**WORK TO BE COMPLETED**
Give the data below again exactly, and drop each picture from it.

(RECORDS TO USE begins)

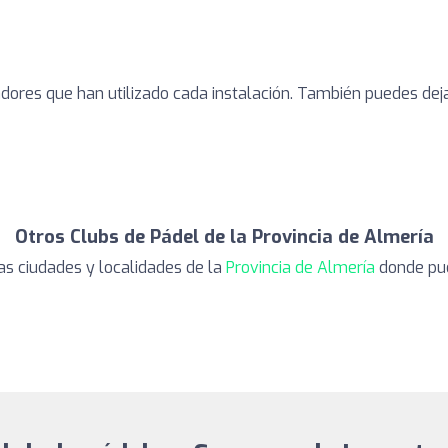
adores que han utilizado cada instalación. También puedes dej
Otros Clubs de Pádel de la Provincia de Almería
as ciudades y localidades de la
Provincia de Almería
donde pue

(RECORDS TO USE ends)

**EXERCISE OUTPUT**
adores que han utilizado cada instalación. También puedes dej
Otros Clubs de Pádel de la Provincia de Almería
as ciudades y localidades de la
Provincia de Almería
donde pue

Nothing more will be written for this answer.